Eloise Ogden/MDN President George H.W. Bush signed one of the props of the TBM-3E Avenger in 2013. The plane was dedicated to the former president who flew TBM Avengers during World War II.

They fought for freedom.

Several planes of the Texas Flying Legends Museum collection saw action in World War II. Some of of them are displayed in the Dakota Territory Air Museum in Minot.

“This aircraft actually sank two Japanese ships, a destroyer and a cruiser, and the names of them are right up here on the side,” said Warren Pietsch, Minot, chief pilot and vice president of operations for the Texas Flying Legends Museum, telling about the TBM-3E Avenger at the Minot air museum.

He pointed out the names of the ships, the Nashi (a destroyer) and the Oyodo (a cruiser) are shown on the side of the plane.

“It was two different crews, same day,” he said.

Eloise Ogden/MDN This P-40 owned by the Texas Flying Legends Museum fought against the Japanese in the Aleutians during World War II. It is displayed in the Dakota Territory Air Museum in Minot.

The TBM also dropped supplies to allied prisoners of war right after the atomic bomb was dropped on Japan, he said. “It also flew over the surrender ceremonies on the USS Missouri.”

“The thing about these airplanes is usually they don’t come back especially in the Pacific. They’d dump them off the carriers so they would have more room for troops to come home,” he said.

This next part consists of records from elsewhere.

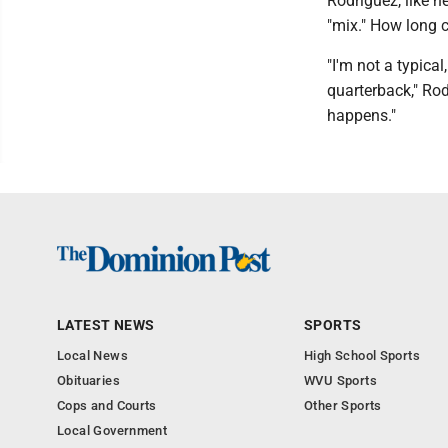
Rodriguez, like he
"mix." How long
"I'm not a typical
quarterback," Rod
happens."
LATEST NEWS
SPORTS
Local News
High School Sports
Obituaries
WVU Sports
Cops and Courts
Other Sports
Local Government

President George H.W. Bush has signed one of the prop blades. In 2013, the plane was dedicated to the former president who flew TBM Avengers in World War II, according to TFLM information.

“This P-40,” Pietsch said, indicating a nearby plane, “was in the Aleutians during the war and fought against the Japanese in the Aleutians.”

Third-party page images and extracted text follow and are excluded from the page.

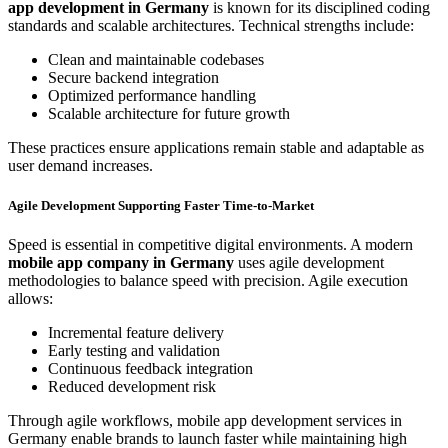
app development in Germany
is known for its disciplined coding
standards and scalable architectures. Technical strengths include:
Clean and maintainable codebases
Secure backend integration
Optimized performance handling
Scalable architecture for future growth
These practices ensure applications remain stable and adaptable as
user demand increases.
Agile Development Supporting Faster Time-to-Market
Speed is essential in competitive digital environments. A modern
mobile app company in Germany
uses agile development
methodologies to balance speed with precision. Agile execution
allows:
Incremental feature delivery
Early testing and validation
Continuous feedback integration
Reduced development risk
Through agile workflows, mobile app development services in
Germany enable brands to launch faster while maintaining high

Another P-40 in the hangar with its engine removed at this time was a lend-lease airplane that was in Russia involved in a dog fight with four Luftwaffe’s (German air force) airplanes,” Pietsch said. He said the pilot and his wingman both became disoriented and ended up landing in a swamp near Murmansk in Russia. “That’s where the airplane was recovered from,” Pietsch said.

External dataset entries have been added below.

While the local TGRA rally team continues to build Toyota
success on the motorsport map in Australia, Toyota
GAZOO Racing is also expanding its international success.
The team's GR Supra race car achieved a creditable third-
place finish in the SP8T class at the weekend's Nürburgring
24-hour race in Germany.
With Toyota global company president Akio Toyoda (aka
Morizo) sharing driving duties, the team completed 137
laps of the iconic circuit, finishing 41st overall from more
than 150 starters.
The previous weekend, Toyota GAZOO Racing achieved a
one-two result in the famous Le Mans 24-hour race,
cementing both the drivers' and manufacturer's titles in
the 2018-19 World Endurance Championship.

He said two trainers in the hangar were used during the war to train pilots.

The Supermarine Spitfire Mk IX and the Japanese A6M2 Model 21 Zero also saw combat action. They will be arriving at the museum later this summer.

Pietsch said the Spitfire flew 74 missions in World War II in the European Theater. The plane was with the Polish Volunteer Royal Air Force Squadrons and the Free French RAF Squadrons.

He said the Zero saw action in the South Pacific as the enemy. He said it was stationed just south of Bougainville in the Solomon Islands.

“Honoring Our Past – Inspiring Our Future,” is the motto of the Texas Flying Legends Museum.

Texas Flying Legends Museum planes make a number of appearances in air shows and other events during the year. When they appear they are always the topic of discussion for many people. He said the TBM had a crew of three so it’s not uncommon for someone to stop by and tell about their experiences in the TBM. “Just about every show we go to a World War II veteran comes up and talks about the airplanes,” he said.

The Texas Flying Legends Museum’s warbirds will be at the Dakota Territory Air Museum until about July 24.

The Zero and Spitfire are scheduled to return to the Minot air museum in early August and will remain here until Sept. 6.

The planes will be in a number of shows this fall, including the air races in Reno, Nev., a display at Edwards Air Force Base, Calif., for the 70th anniversary of the Air Force and flying at Nellis AFB at Las Vegas, Nev., for Aviation Nation, an event including the U.S. Air Force Thunderbirds.